Both candidates are against the overturning of Roe v. Wade so who is representing pro-life, religious beliefs or “all the people”? Lewis won’t talk about SEL (social emotional learning) and she works in the Bethel school system. Allie-Brennan is pushing for 8-30g while Bethel residents are fighting it. What agenda is he following? Allie-Brennan and Lewis are obviously both afraid to interact with news media asking tough questions about the present controversial hot topics and think they can just address the ones they choose and ignore others. Most of Lewis’ online videos are of her welcoming people to whatever event she is attending that day, but not much about anything political except to suggest supporting local businesses. She won’t utter a peep about what is happening in the schools about many heavy issues indoctrinating the children. Allie-Brennan is pushing LQBTQ+ classes, with inappropriate-age topics taught to young children in schools, learning about numerous gender identities etc. in schools, and he supported the bill.

What is happening to our government and school systems, and how out-of-touch are these candidates AND the school and town administrations for that matter?

Best to write your own name on the ballot this year folks!

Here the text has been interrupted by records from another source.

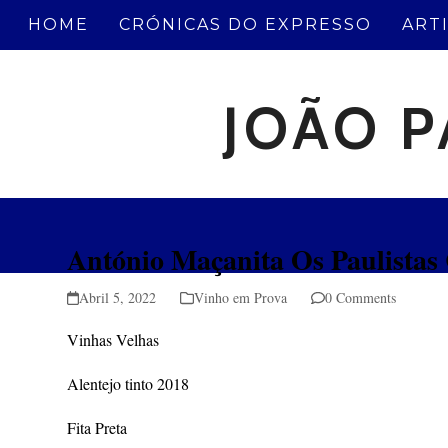
Skip
HOME
CRÓNICAS DO EXPRESSO
ART
to
content
JOÃO P
António Maçanita Os Paulistas
Abril 5, 2022
Vinho em Prova
0 Comments
Vinhas Velhas
Alentejo tinto 2018
Fita Preta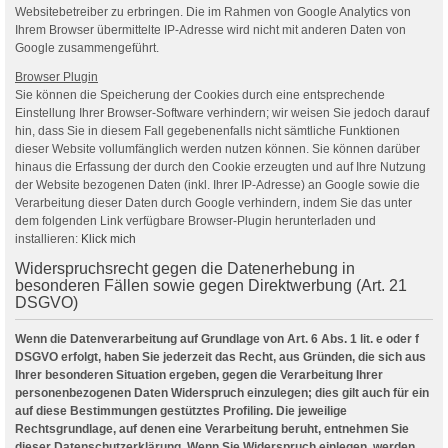
Websitebetreiber zu erbringen. Die im Rahmen von Google Analytics von
Ihrem Browser übermittelte IP-Adresse wird nicht mit anderen Daten von
Google zusammengeführt.
Browser Plugin
Sie können die Speicherung der Cookies durch eine entsprechende
Einstellung Ihrer Browser-Software verhindern; wir weisen Sie jedoch darauf
hin, dass Sie in diesem Fall gegebenenfalls nicht sämtliche Funktionen
dieser Website vollumfänglich werden nutzen können. Sie können darüber
hinaus die Erfassung der durch den Cookie erzeugten und auf Ihre Nutzung
der Website bezogenen Daten (inkl. Ihrer IP-Adresse) an Google sowie die
Verarbeitung dieser Daten durch Google verhindern, indem Sie das unter
dem folgenden Link verfügbare Browser-Plugin herunterladen und
installieren:
Klick mich
Widerspruchsrecht gegen die Datenerhebung in
besonderen Fällen sowie gegen Direktwerbung (Art. 21
DSGVO)
Wenn die Datenverarbeitung auf Grundlage von Art. 6 Abs. 1 lit. e oder f
DSGVO erfolgt, haben Sie jederzeit das Recht, aus Gründen, die sich aus
Ihrer besonderen Situation ergeben, gegen die Verarbeitung Ihrer
personenbezogenen Daten Widerspruch einzulegen; dies gilt auch für ein
auf diese Bestimmungen gestütztes Profiling. Die jeweilige
Rechtsgrundlage, auf denen eine Verarbeitung beruht, entnehmen Sie
dieser Datenschutzerklärung. Wenn Sie Widerspruch einlegen, werden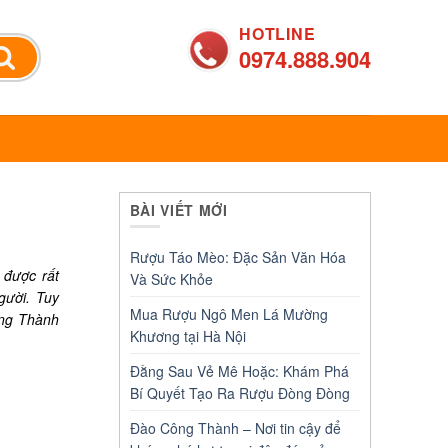
HOTLINE
0974.888.904
BÀI VIẾT MỚI
Rượu Táo Mèo: Đặc Sản Văn Hóa
 được rất
Và Sức Khỏe
gười. Tuy
Mua Rượu Ngô Men Lá Mường
ng Thành
Khương tại Hà Nội
Đằng Sau Vẻ Mê Hoặc: Khám Phá
Bí Quyết Tạo Ra Rượu Đòng Đòng
Đào Công Thành – Nơi tin cậy để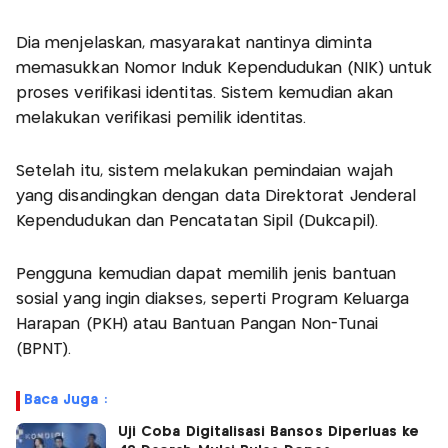
Dia menjelaskan, masyarakat nantinya diminta
memasukkan Nomor Induk Kependudukan (NIK) untuk
proses verifikasi identitas. Sistem kemudian akan
melakukan verifikasi pemilik identitas.
Setelah itu, sistem melakukan pemindaian wajah
yang disandingkan dengan data Direktorat Jenderal
Kependudukan dan Pencatatan Sipil (Dukcapil).
Pengguna kemudian dapat memilih jenis bantuan
sosial yang ingin diakses, seperti Program Keluarga
Harapan (PKH) atau Bantuan Pangan Non-Tunai
(BPNT).
Baca Juga :
Uji Coba Digitalisasi Bansos Diperluas ke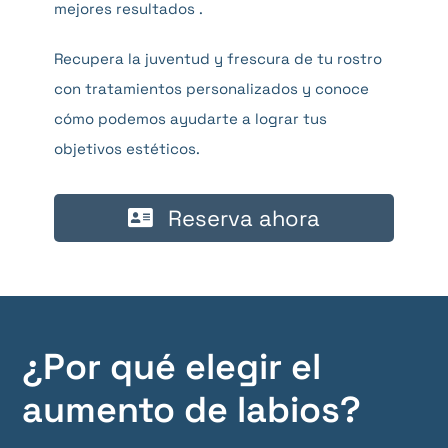
mejores resultados .
Recupera la juventud y frescura de tu rostro
con tratamientos personalizados y conoce
cómo podemos ayudarte a lograr tus
objetivos estéticos.
Reserva ahora
¿Por qué elegir el
aumento de labios?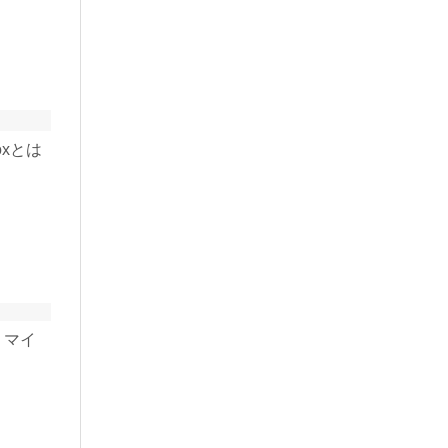
oxとは
は、マイ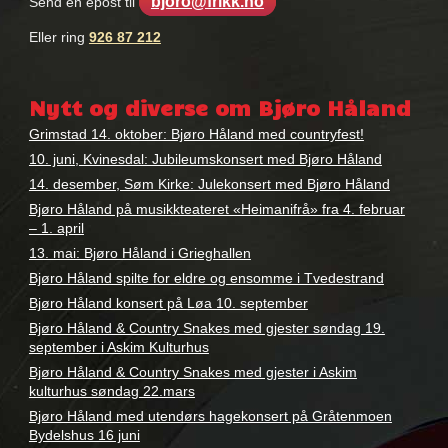
bjoro@frikk.no
Send en epost til
Eller ring
926 87 212
Nøkkelord:
bjøro
Nytt og diverse om Bjøro Håland
håland
Grimstad 14. oktober: Bjøro Håland med countryfest!
10. juni, Kvinesdal: Jubileumskonsert med Bjøro Håland
14. desember, Søm Kirke: Julekonsert med Bjøro Håland
Bjøro Håland på musikkteateret «Heimanifrå» fra 4. februar
– 1. april
13. mai: Bjøro Håland i Grieghallen
Bjøro Håland spilte for eldre og ensomme i Tvedestrand
Bjøro Håland konsert på Løa 10. september
Bjøro Håland & Country Snakes med gjester søndag 19.
september i Askim Kulturhus
Bjøro Håland & Country Snakes med gjester i Askim
kulturhus søndag 22.mars
Bjøro Håland med utendørs hagekonsert på Gråtenmoen
Bydelshus 16 juni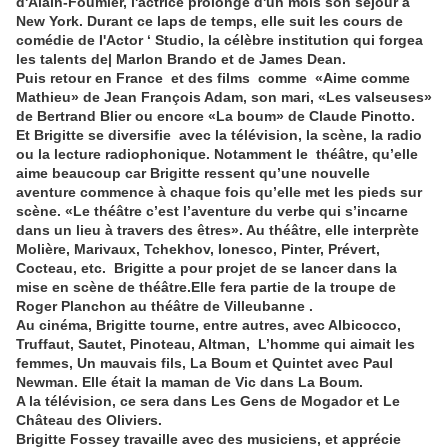
d'Alaln-Foumler, l'actrice prolonge d'un mois son séjour à
New York. Durant ce laps de temps, elle suit les cours de
comédie de I'Actor ‘ Studio, la célèbre institution qui forgea
les talents de| Marlon Brando et de James Dean.
Puis retour en France et des films comme «Aime comme
Mathieu» de Jean François Adam, son mari, «Les valseuses»
de Bertrand Blier ou encore «La boum» de Claude Pinotto.
Et Brigitte se diversifie avec la télévision, la scène, la radio
ou la lecture radiophonique. Notamment le théâtre, qu’elle
aime beaucoup car Brigitte ressent qu’une nouvelle
aventure commence à chaque fois qu’elle met les pieds sur
scène. «Le théâtre c’est l’aventure du verbe qui s’incarne
dans un lieu à travers des êtres». Au théâtre, elle interprète
Molière, Marivaux, Tchekhov, Ionesco, Pinter, Prévert,
Cocteau, etc. Brigitte a pour projet de se lancer dans la
mise en scène de théâtre.Elle fera partie de la troupe de
Roger Planchon au théâtre de Villeubanne .
Au cinéma, Brigitte tourne, entre autres, avec Albicocco,
Truffaut, Sautet, Pinoteau, Altman, L’homme qui aimait les
femmes, Un mauvais fils, La Boum et Quintet avec Paul
Newman. Elle était la maman de Vic dans La Boum.
A la télévision, ce sera dans Les Gens de Mogador et Le
Château des Oliviers.
Brigitte Fossey travaille avec des musiciens, et apprécie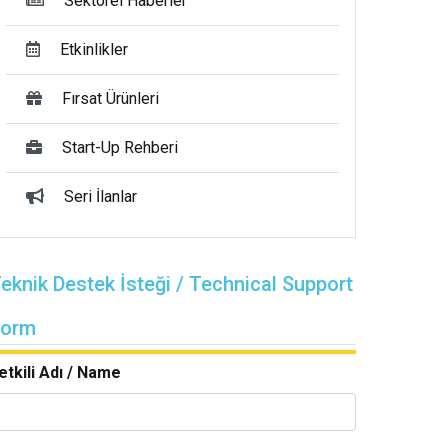
Sektörel Haberler
Etkinlikler
Fırsat Ürünleri
Start-Up Rehberi
Seri İlanlar
eknik Destek İsteği / Technical Support
Form
etkili Adı / Name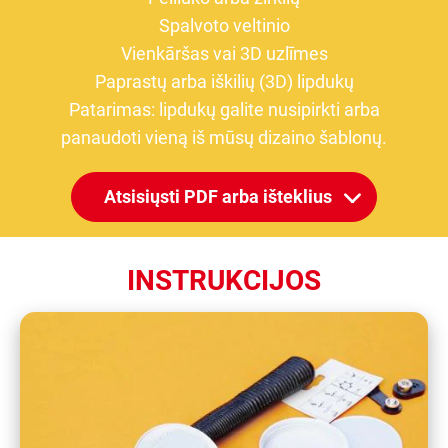
Spalvoto veltinio
Vienkāršas vai 3D uzlīmes
Paprastų arba iškilių (3D) lipdukų
Patarimas: lipdukų galite nusipirkti arba
panaudoti vieną iš mūsų dizaino šablonų.
Atsisiųsti PDF arba išteklius
INSTRUKCIJOS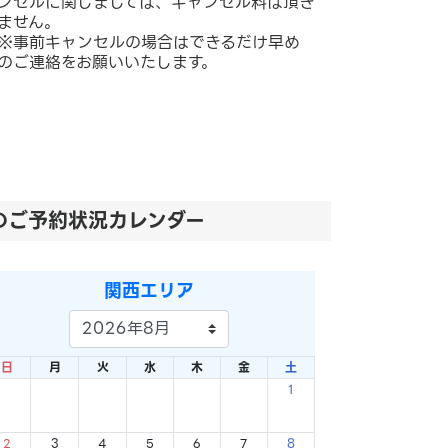
ンセルに関しましては、キャンセル料は頂き
ません。
※事前キャンセルの場合はできるだけ早め
のご連絡をお願いいたします。
の
ご予約状況カレンダー
関西エリア
日
月
火
水
木
金
土
1
×
2
3
4
5
6
7
8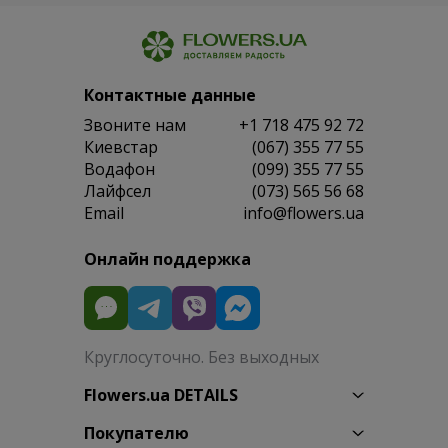
Контактные данные
Звоните нам
+1 718 475 92 72
Киевстар
(067) 355 77 55
Водафон
(099) 355 77 55
Лайфсел
(073) 565 56 68
Email
info@flowers.ua
Онлайн поддержка
Круглосуточно. Без выходных
Flowers.ua DETAILS
Покупателю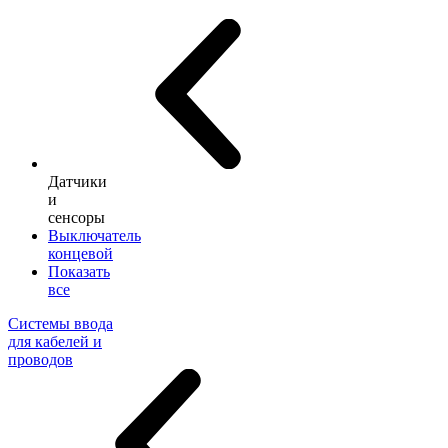
Датчики
и
сенсоры
Выключатель
концевой
Показать
все
Системы ввода
для кабелей и
проводов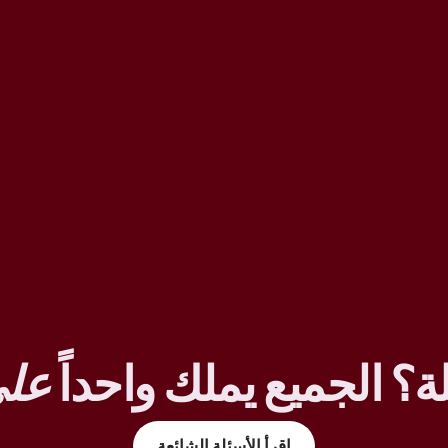
ة؟ الجميع يملك واحداً
على
اقرأ الأسئلة الشائعة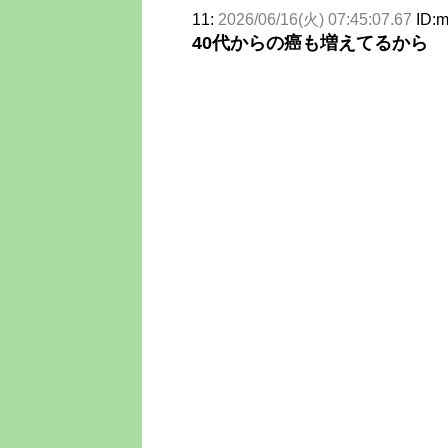
11:
2026/06/16(火) 07:45:07.67
ID:
40代からの癌も増えてるから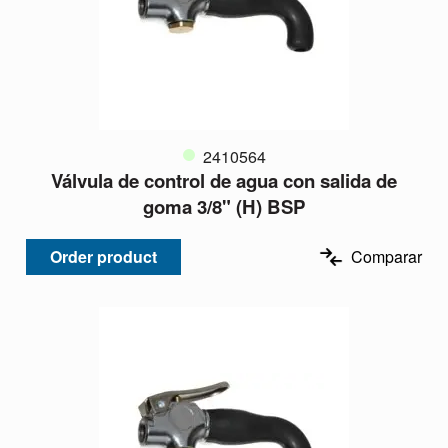
2410564
Válvula de control de agua con salida de
goma 3/8" (H) BSP
Order product
Comparar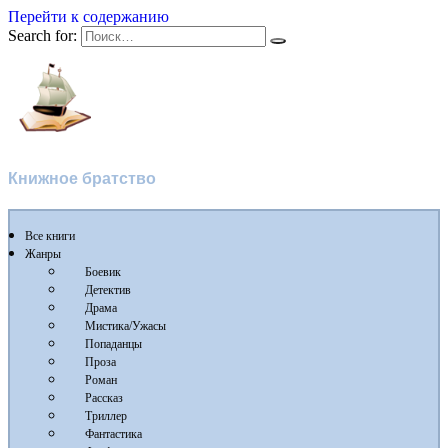
Перейти к содержанию
Search for:
Флибуста
Книжное братство
Все книги
Жанры
Боевик
Детектив
Драма
Мистика/Ужасы
Попаданцы
Проза
Роман
Рассказ
Триллер
Фантастика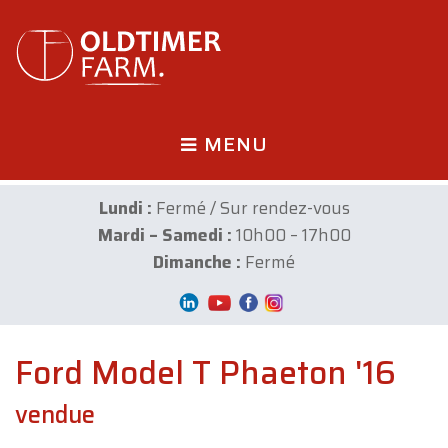
MENU
Lundi :
Fermé / Sur rendez-vous
Mardi – Samedi :
10h00 – 17h00
Dimanche :
Fermé
Ford Model T Phaeton '16
vendue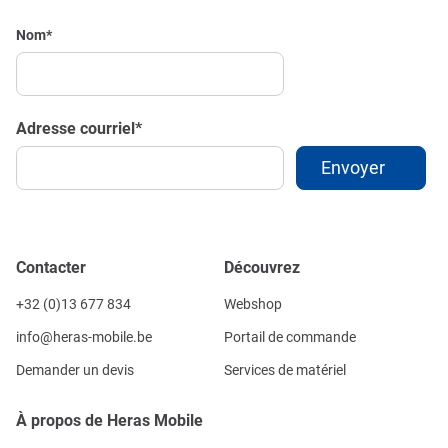
Nom
*
Adresse courriel
*
Contacter
Découvrez
+32 (0)13 677 834
Webshop
info@heras-mobile.be
Portail de commande
Demander un devis
Services de matériel
À propos de Heras Mobile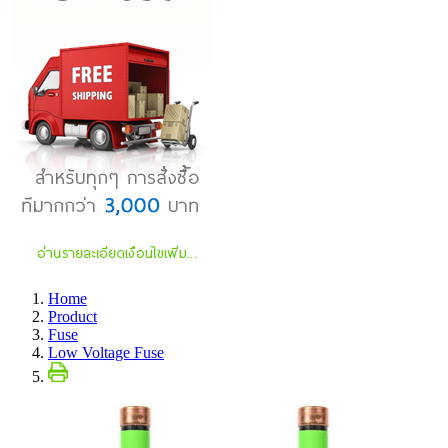
Home
Product
Fuse
Low Voltage Fuse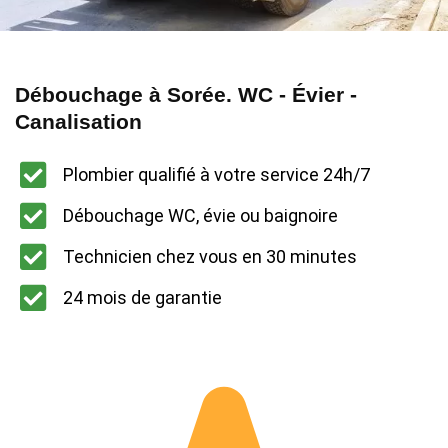
Débouchage à Sorée. WC - Évier -
Canalisation
Plombier qualifié à votre service 24h/7
Débouchage WC, évie ou baignoire
Technicien chez vous en 30 minutes
24 mois de garantie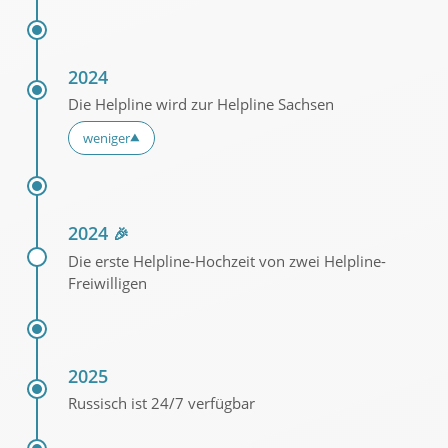
2024
Die Helpline wird zur Helpline Sachsen
weniger
▼
2024
🎉
Die erste Helpline-Hochzeit von zwei Helpline-
Freiwilligen
2025
Russisch ist 24/7 verfügbar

Editor Note: Yes there are many other issues, and hopefully we can get the candidates to share more thoughts soon!>>> the economy, roads, bullying, the environment, energy, taxes, seniors, gun violence, local farms and pollution, healthcare, law enforcement, fire departments, gas prices, affordable housing, masks in schools, vaccines, COVID, veterans, federal correction institutions, transportation/train lines, recyling programs, zoning, absentee voting and the handling of vote counts, early voting, green energy, local businesses, animal welfare, much more.